Joining the dots on diversity

Workingmums.co.uk talks to Patrick Voss at Radius Business about diversity issues.

When Radius Business was set up three years ago, there was lots of activity happening around diversity based around the characteristics protected in the Equalities Act.

However, Patrick Voss and Matt Parsons spotted a gap in the market for an organisation which could connect all those diverse groups and make the broader business case for diversity.

Patrick says: “We felt that while it was important to recognise those different characteristics, be they LGBT, ethnic minorities or women, there was a broader argument to make about inclusivity and engagement not just being a social or community good.”
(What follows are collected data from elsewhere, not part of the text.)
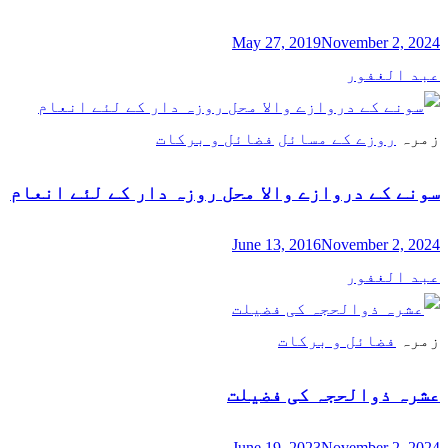
May 27, 2019
November 2, 2024
عبد الغفور
زمرہ
روزے کے مسائل
فضائل و برکات
سونے کے دروازے والا محل روزہ دار کے لئے انعام
June 13, 2016
November 2, 2024
عبد الغفور
زمرہ
فضائل و برکات
عشرہ ذوالحجہ کی فضیلت
June 19, 2023
November 2, 2024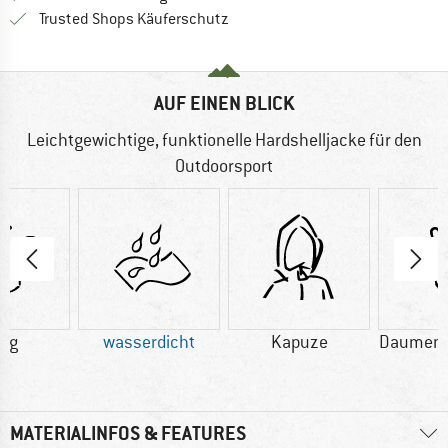
Finde alle Infos hier!
Trusted Shops Käuferschutz
AUF EINEN BLICK
Leichtgewichtige, funktionelle Hardshelljacke für den
Outdoorsport
5 g
wasserdicht
Kapuze
Daumens
MATERIALINFOS & FEATURES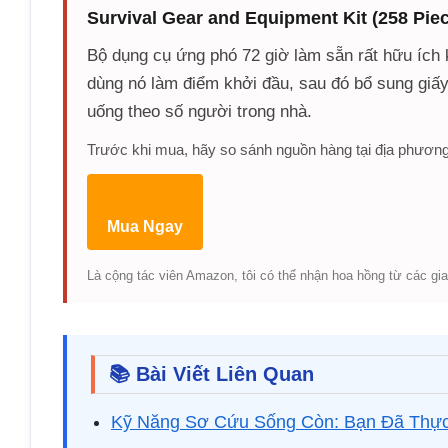
Survival Gear and Equipment Kit (258 Pie
Bộ dụng cụ ứng phó 72 giờ làm sẵn rất hữu ích k
dùng nó làm điểm khởi đầu, sau đó bổ sung giấy
uống theo số người trong nhà.
Trước khi mua, hãy so sánh nguồn hàng tại địa phương
Mua Ngay
Là cộng tác viên Amazon, tôi có thể nhận hoa hồng từ các gia
📚 Bài Viết Liên Quan
Kỹ Năng Sơ Cứu Sống Còn: Bạn Đã Thự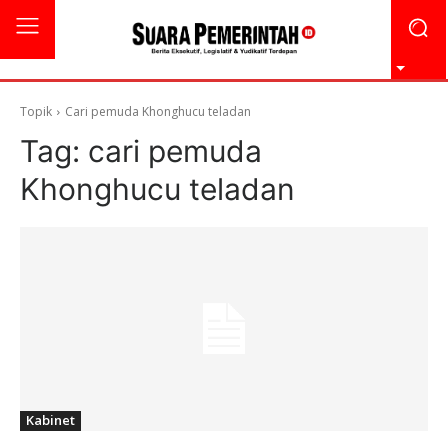
Topik
Cari pemuda Khonghucu teladan
Tag:
cari pemuda
Khonghucu teladan
Kabinet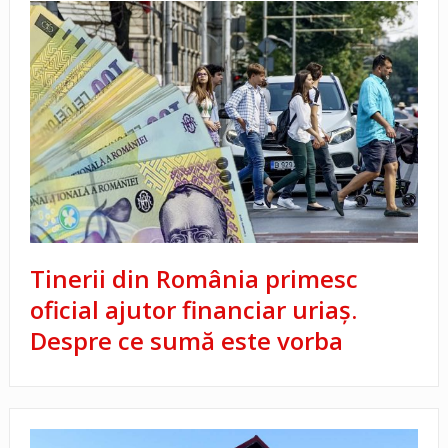
Tinerii din România primesc
oficial ajutor financiar uriaș.
Despre ce sumă este vorba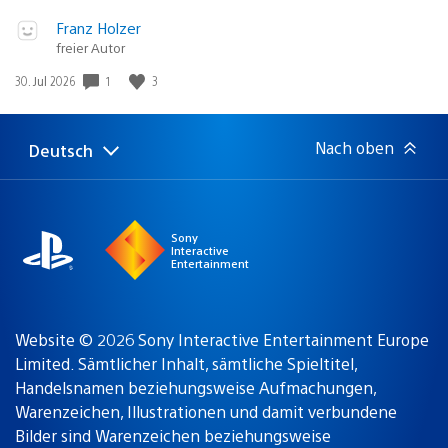
RPG
Video
Veröffentlicht
Franz Holzer
abspielen
in:
freier Autor
Gewinnspiel
Veröffentlichungsdatum:
1
3
30. Jul 2026
Nach oben
Deutsch
Select
Aktuelle
a
Region:
region
Sony
Interactive
Entertainment
Website © 2026 Sony Interactive Entertainment Europe
Limited. Sämtlicher Inhalt, sämtliche Spieltitel,
Handelsnamen beziehungsweise Aufmachungen,
Warenzeichen, Illustrationen und damit verbundene
Bilder sind Warenzeichen beziehungsweise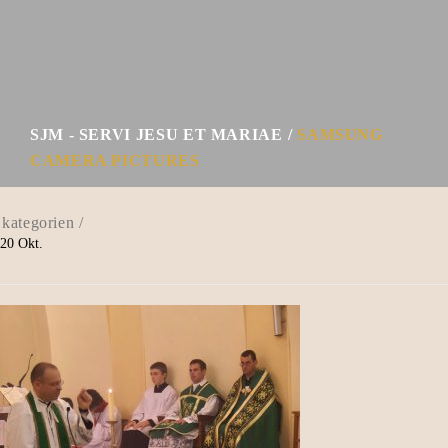
SJM - SERVI JESU ET MARIAE
SAMSUNG
CAMERA PICTURES
20
Okt.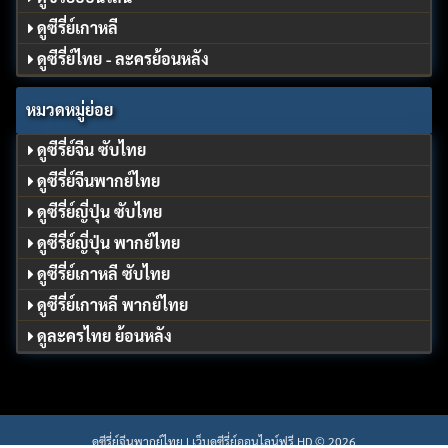
ดูซีรี่ย์เกาหลี
ดูซีรี่ย์ไทย - ละครย้อนหลัง
หมวดหมู่ย่อย
ดูซีรี่ย์จีน ซับไทย
ดูซีรี่ย์จีนพากย์ไทย
ดูซีรี่ย์ญี่ปุ่น ซับไทย
ดูซีรี่ย์ญี่ปุ่น พากย์ไทย
ดูซีรี่ย์เกาหลี ซับไทย
ดูซีรี่ย์เกาหลี พากย์ไทย
ดูละครไทย ย้อนหลัง
ดูซีรี่ย์จีนพากย์ไทย | เว็บดูซีรี่ย์ออนไลน์ฟรี HD © 2026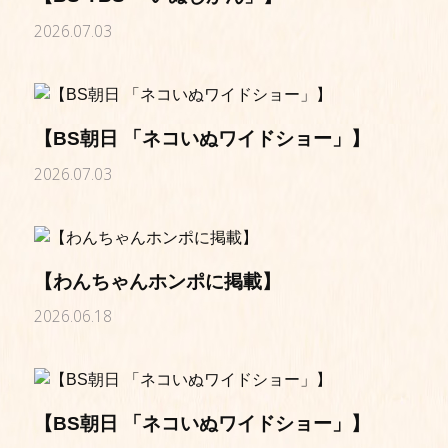
2026.07.03
【BS朝日 「ネコいぬワイドショー」】
2026.07.03
【わんちゃんホンポに掲載】
2026.06.18
【BS朝日 「ネコいぬワイドショー」】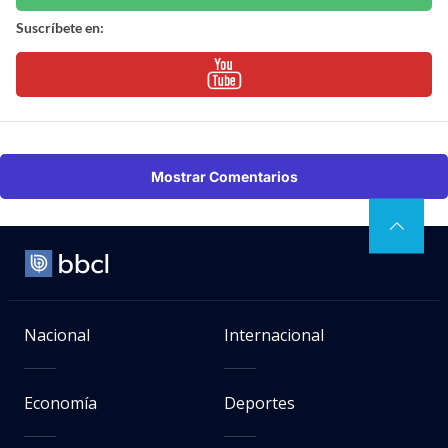
Suscríbete en:
Mostrar Comentarios
Nacional
Internacional
Economía
Deportes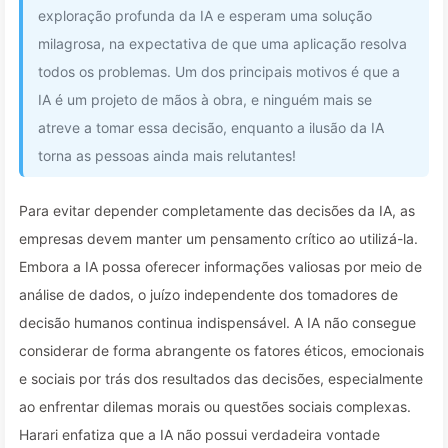
exploração profunda da IA e esperam uma solução
milagrosa, na expectativa de que uma aplicação resolva
todos os problemas. Um dos principais motivos é que a
IA é um projeto de mãos à obra, e ninguém mais se
atreve a tomar essa decisão, enquanto a ilusão da IA
torna as pessoas ainda mais relutantes!
Para evitar depender completamente das decisões da IA, as
empresas devem manter um pensamento crítico ao utilizá-la.
Embora a IA possa oferecer informações valiosas por meio de
análise de dados, o juízo independente dos tomadores de
decisão humanos continua indispensável. A IA não consegue
considerar de forma abrangente os fatores éticos, emocionais
e sociais por trás dos resultados das decisões, especialmente
ao enfrentar dilemas morais ou questões sociais complexas.
Harari enfatiza que a IA não possui verdadeira vontade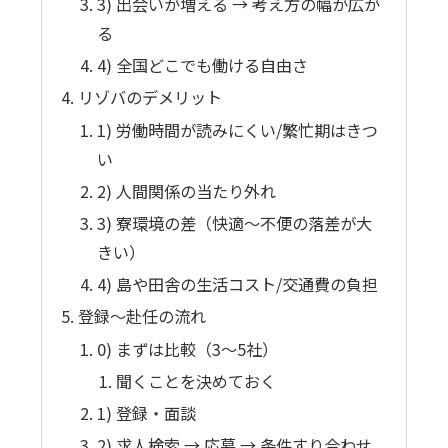
3) 出会いが増える → 考え方の幅が広が
る
4) 全国どこでも働ける自由さ
リゾバのデメリット
1) 労働時間が読みにくい/繁忙期はきつ
い
2) 人間関係の当たり外れ
3) 寮環境の差（快適〜不便の落差が大
きい）
4) 島や田舎の生活コスト/交通費の負担
登録〜赴任の流れ
0) まずは比較（3〜5社）
聞くことを決めておく
1) 登録・面談
2) 求人検索 → 応募 → 条件すり合わせ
He added: “There are a lot of organisations like the 30 Percent Club and Stonewall doing great work, but not many organisations are taking an umbrella view and tying it back into the issue of talent management.”
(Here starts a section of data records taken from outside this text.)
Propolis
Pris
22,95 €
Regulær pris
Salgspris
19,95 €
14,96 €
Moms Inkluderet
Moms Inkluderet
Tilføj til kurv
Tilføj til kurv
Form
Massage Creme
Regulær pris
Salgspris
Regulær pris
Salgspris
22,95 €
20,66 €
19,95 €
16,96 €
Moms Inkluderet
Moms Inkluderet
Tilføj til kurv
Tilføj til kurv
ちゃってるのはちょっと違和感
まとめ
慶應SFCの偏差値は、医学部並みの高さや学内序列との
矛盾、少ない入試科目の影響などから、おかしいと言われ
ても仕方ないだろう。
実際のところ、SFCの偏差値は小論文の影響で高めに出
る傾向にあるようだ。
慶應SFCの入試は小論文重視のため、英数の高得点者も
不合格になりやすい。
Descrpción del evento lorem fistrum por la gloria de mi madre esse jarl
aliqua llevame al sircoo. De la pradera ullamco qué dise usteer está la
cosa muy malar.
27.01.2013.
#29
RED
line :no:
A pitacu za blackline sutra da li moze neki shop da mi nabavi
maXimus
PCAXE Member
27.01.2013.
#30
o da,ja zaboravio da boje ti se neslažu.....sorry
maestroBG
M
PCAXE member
Radius Business – which has a small staff who work remotely – works with a range of organisations, including large public sector bodies, and has two strands to its work. One involves networking and connectivity. Patrick, who has a marketing background, says a lot of existing networking events involve people who share the same views talking to each other. “They don’t have the influence they might,” he says.

Network

Radius Business runs a business network and invites people from different backgrounds to events about business-related topics like transport infrastructure or the future of energy in the UK. “A whole range of people come because they are interested in the business topic and from there they can get into talks about the value of engagement and diversity,” says Patrick.

Twice a year Radius Business gets different staff networks together, whether parenting, women’s, LBGT or ethnic minorities, and runs workshops to help them be more impactful. It also runs a diversity and inclusion leaders group which may or may not be about a diversity-related topic. “We want to harness the talent they have on focused subjects like succession planning in talent management,” says Patrick. One group, for instance, uses the leaders group as a business development network.
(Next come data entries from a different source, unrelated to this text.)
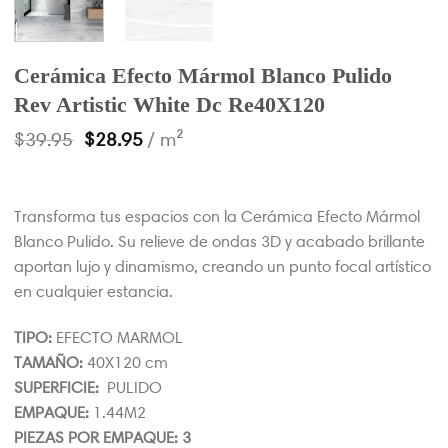
Cerámica Efecto Mármol Blanco Pulido
Rev Artistic White Dc Re40X120
$
39.95
$
28.95
/ m²
Transforma tus espacios con la Cerámica Efecto Mármol
Blanco Pulido. Su relieve de ondas 3D y acabado brillante
aportan lujo y dinamismo, creando un punto focal artístico
en cualquier estancia.
TIPO:
EFECTO MARMOL
TAMAÑO:
40X120 cm
SUPERFICIE:
PULIDO
EMPAQUE:
1.44M2
PIEZAS POR EMPAQUE: 3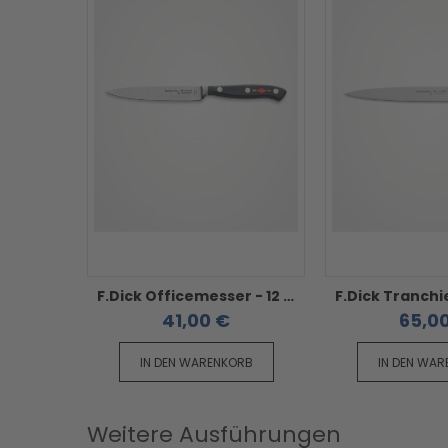
F.Dick Officemesser - 12 cm Premier Plus
41,00 €
65,0
IN DEN WARENKORB
IN DEN WA
Weitere Ausführungen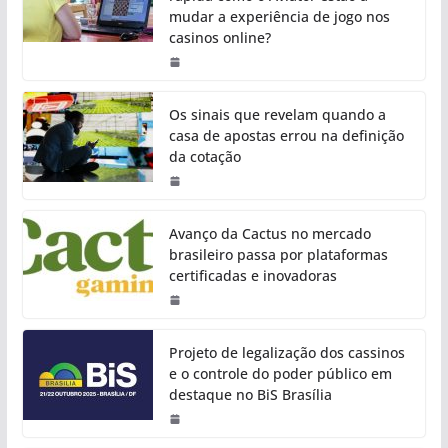
mudar a experiência de jogo nos
casinos online?
Os sinais que revelam quando a
casa de apostas errou na definição
da cotação
Avanço da Cactus no mercado
brasileiro passa por plataformas
certificadas e inovadoras
Projeto de legalização dos cassinos
e o controle do poder público em
destaque no BiS Brasília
Radius Business, whose advisory board includes people like Tanni Grey-Thompson and former Labour Secretary of State Chris Smith, also has a consultancy strand. Some of the programmes are delivered by Radius Business and others with partners. They also run an Inclusion Pledge Programme which pairs up senior business leaders with people from different perspectives within their organisation as a way of driving cultural change.

Patrick says one of the big issues for organisations is measuring the impact of their diversity and inclusion practices and he says it is important not to create unrealistic expectations. Traditionally most success measures involve sales and revenues, but diversity is more about talent management and retention and valuing all your staff.

He thinks there is a growing movement towards employee engagement as a central business strategy and that inclusion strategies are part of that. He agrees that women have had a high profile in the media, but says this has helped raise the profile of other marginalised groups.